Different meteor types hit the Earth in different ways, creating flashes across the night sky or raining gently to the ground.
The compositions of some meteors allow them to survive and reach the ground as grains of dust.
Other meteors travel faster as they striike Earth's atmosphere and burn up as shooting stars.
Scientists have unravelled the mystery of why some meteors flash across the night sky burning up as shooting stars, while others survive raining gently down to the ground.
The discovery by David Nesvorny from the Southwest Research Institute in Boulder, Colo. and colleagues was made during a study of an astronomcical feature known as the Zodiacal Cloud.
The Zodiacal Cloud is a diffuse glow of scattered sunlight in the night sky. Models predict that micro-meteoroids enter the Earth's atmosphere at relatively low speeds, gently raining down onto the ground. But meteor radars consistently see the sky filled with rapidly speeding meteors flying too fast to survive.
Nesvorny and colleagues found the inconsistency was caused by some meteor radars not being able to see the slower, smaller meteors, instead only detecting the bigger faster ones which people see as shooting stars.
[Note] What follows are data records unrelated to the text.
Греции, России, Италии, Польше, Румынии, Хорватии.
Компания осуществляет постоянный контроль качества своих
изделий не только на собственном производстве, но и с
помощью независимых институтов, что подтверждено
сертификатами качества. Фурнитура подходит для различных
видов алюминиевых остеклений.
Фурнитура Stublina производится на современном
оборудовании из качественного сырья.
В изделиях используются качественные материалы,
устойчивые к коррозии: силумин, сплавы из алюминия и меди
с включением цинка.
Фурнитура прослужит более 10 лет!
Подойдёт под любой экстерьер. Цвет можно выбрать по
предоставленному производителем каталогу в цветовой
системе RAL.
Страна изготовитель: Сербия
Reporting in the Astrophysical Journal and on the pre-press website ArXiv.org, Nesvorny and colleagues found that 90 percent of the dust in the Zodiacal Cloud comes from Jupiter family comets such as 2P/Encke, whose orbits are influenced by the giant gas planet.
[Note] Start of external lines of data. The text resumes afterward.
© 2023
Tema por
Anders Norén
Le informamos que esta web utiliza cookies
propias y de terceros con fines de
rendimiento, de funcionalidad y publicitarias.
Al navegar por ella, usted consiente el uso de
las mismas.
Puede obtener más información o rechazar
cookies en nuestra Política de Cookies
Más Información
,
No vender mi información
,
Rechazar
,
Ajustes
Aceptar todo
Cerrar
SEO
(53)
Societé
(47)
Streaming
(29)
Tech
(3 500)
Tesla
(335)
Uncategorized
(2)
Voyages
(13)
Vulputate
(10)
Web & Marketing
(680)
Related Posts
These appear to have compositions which cause them to slow down rapidly once they enter the Earth's atmosphere, allowing them to survive and reach the ground often as micrometeorites no bigger than grains of dust.
The remaining 10 percent of material in the Zodiacal Cloud comes from Oort Cloud comets, Halley-type comets and asteroid collisions.
They are usually associated with cometary debris trails seen as meteor showers, and because they're traveling faster when they hit the Earth's atmosphere, they're more likely to burn up as shooting stars.
Meteoroids and their tiny counter parts micro-meteoroids often fly through space at speeds of 40,000 kilometers per hour (25,000 miles per hour). Meteors that enter the Earth's atmosphere and reach the ground are called meteorites.
Astronomer Dr Fred Watson from the Australian Astronomical Observatory says the study provides a new insight into the amount of dust and debris falling into the Earth's atmosphere every year.
"Their figure of 15,000 tons a year is considerably more than previously thought," said Watson. "When you think about it, that's an extraordinary amount of stuff falling down to the Earth's surface. It's a train's worth of stuff."
The study also provides an important contribution to our understanding of the Earth's environment, said Watson.
"It's an area of study that hasn't been examined over the past couple of decades, and we're now starting to see real scientific measurements being brought to the process rather than just the guesstimates," he said. "We now have a much better picture of what's happening."